Dataset items
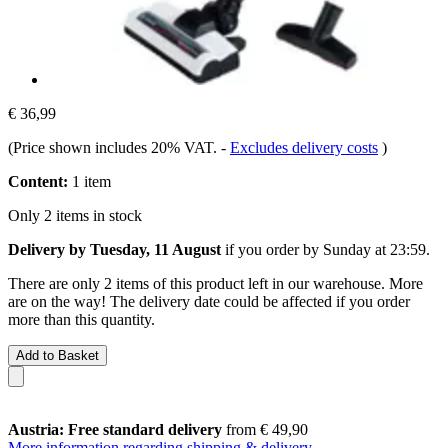
€ 36,99
(Price shown includes 20% VAT.
-
Excludes delivery costs
)
Content:
1 item
Only 2 items in stock
Delivery by Tuesday, 11 August
if you order by
Sunday at 23:59
.
There are only 2 items of this product left in our warehouse. More
are on the way! The delivery date could be affected if you order
more than this quantity.
Add to Basket
Austria: Free standard delivery
from € 49,90
More information regarding shipping & delivery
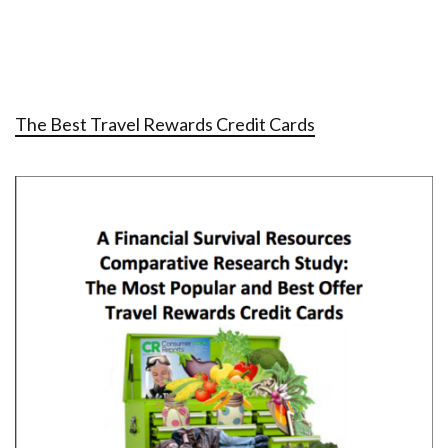
The Best Travel Rewards Credit Cards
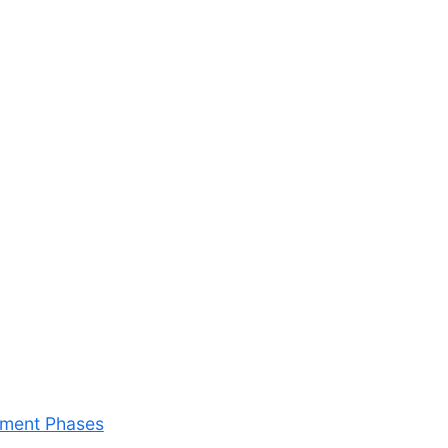
riment Phases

--- What you should do ---
Leaving the pictures aside, write out the entries above exactly.

--- Solution ---
€ 36,99
(Price shown includes 20% VAT.
-
Excludes delivery costs
)
Content:
1 item
Only 2 items in stock
Delivery by Tuesday, 11 August
if you order by
Sunday at 23:59
.
There are only 2 items of this product left in our warehouse. More
are on the way! The delivery date could be affected if you order
more than this quantity.
Add to Basket
Austria: Free standard delivery
from € 49,90
More information regarding shipping & delivery
The Best Travel Rewards Credit Cards
riment Phases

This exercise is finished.